Collected data
# # #
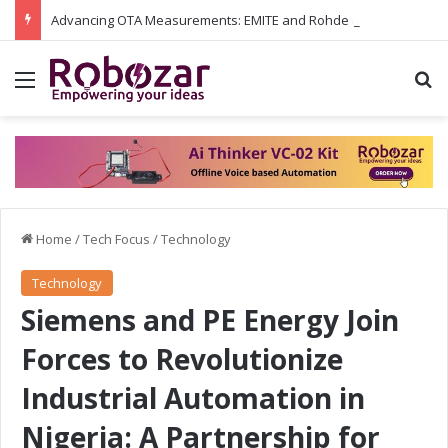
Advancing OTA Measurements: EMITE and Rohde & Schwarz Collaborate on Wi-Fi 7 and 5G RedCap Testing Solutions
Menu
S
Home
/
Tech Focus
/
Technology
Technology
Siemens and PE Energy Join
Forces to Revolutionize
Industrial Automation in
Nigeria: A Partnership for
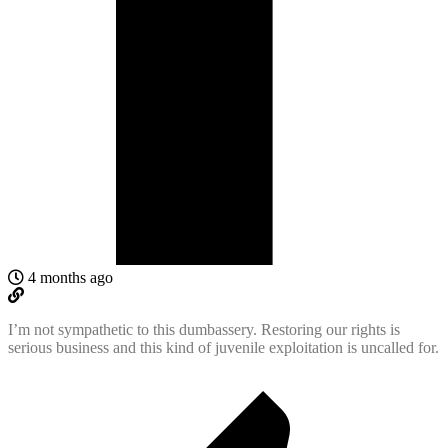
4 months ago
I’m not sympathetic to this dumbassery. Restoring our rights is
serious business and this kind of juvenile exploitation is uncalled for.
# # #
Select all lines with the word "this" from the entries above.

I’m not sympathetic to this dumbassery. Restoring our rights is
serious business and this kind of juvenile exploitation is uncalled for.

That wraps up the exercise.